As we recently reported, incorporation (or formation) in Delaware is a legally sufficient basis for choosing Delaware law to govern non-compete restrictions – even if the employer is headquartered in another state and the employee works in another state. Stated differently, and in terms of the Restatement (Second) of Conflicts of Laws (“Restatement”), incorporation or formation in Delaware by itself creates a “substantial relationship” with Delaware. Restatement § 187(2)(a).
But that does not end the choice of law inquiry. A Delaware choice of law clause will not be enforced if application of Delaware law is “ contrary to a fundamental public policy of a state which  has a materially greater interest than the chosen state in determination of the particular issue and which  would be applicable law in the absence of an effective choice of law by the parties.” Restatement § 187(2)(b). In the situation we’re discussing – i.e., the only connection to Delaware is the employer’s incorporation or formation there – the state where the employee works will have a materially greater interest in the dispute than Delaware, and would be the applicable law in the absence of the choice of law clause. Validity of the Delaware choice of law clause thus rises or falls on whether Delaware law is contrary to a public policy of the state in which the employee works.
In Cabela’s LLC v. Higby, 362 F. Supp. 3d 208 (D. Del. 2019), the court had to decide the validity of a Delaware choice of law provision where the employee lived and worked in Nebraska.
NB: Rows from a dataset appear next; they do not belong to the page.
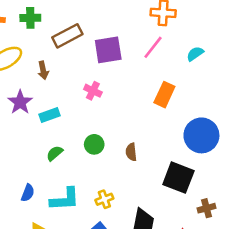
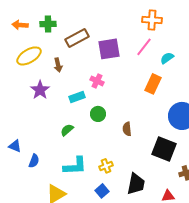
cyan semicircle: (195, 54) -> (167, 58), moved
cyan rectangle: (50, 115) -> (77, 97), moved
green circle: (94, 144) -> (98, 114), moved
blue semicircle: (28, 193) -> (34, 161), moved

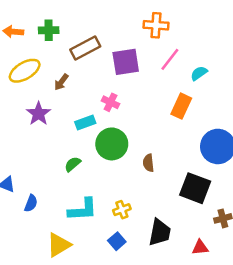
orange cross: (152, 20) -> (156, 25), moved
brown arrow: (58, 65) -> (61, 82), turned 48
green circle: (98, 114) -> (112, 144), size x1.6

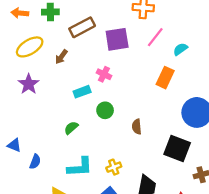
purple star: (39, 114) -> (29, 84), moved
green circle: (112, 144) -> (105, 110), size x0.6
Nebraska non-compete law is more restrictive that Delaware law. The court explained that Nebraska non-competes may “restrain competition by improper and unfair methods, but may not constrain ordinary competition,” while in Delaware “[a]n agreement prohibiting ordinary competition is enforced so long as it is not oppressive to an employee.” Id. at 217-18 (citations omitted). The court found that the non-compete at issue restrained ordinary competition, and was therefore unenforceable under Nebraska law, but would be enforceable under Delaware law. The court therefore held that “the application of Delaware law would be contrary to a fundamental policy of Nebraska,” and refused to enforce the Delaware choice of law clause. Id. at 219.
The mere fact that an agreement is enforceable in one state but not another is not necessarily dispositive of the contrary-to-a-fundamental-policy issue. However, the Third Circuit recently affirmed the district court’s decision. In doing so the Third Circuit specifically refused the employer’s request to certify the question to the Delaware Supreme Court, noting that “we do not find the law to be unsettled on this point.” Cabela’s LLC v. Higby, 2020 WL 1867922, at *1 n.8 (3d Cir. April 14, 2020).
Practitioners, particularly those who advise their corporate colleagues on mergers and acquisitions, often review employment agreements that contain Delaware choice of law provisions. These practitioners are entirely correct in telling their corporate colleagues and clients that Delaware non-compete law is generally favorable to the employer. However, the careful practitioner will also add that enforceability may ultimately depend on where the employee works.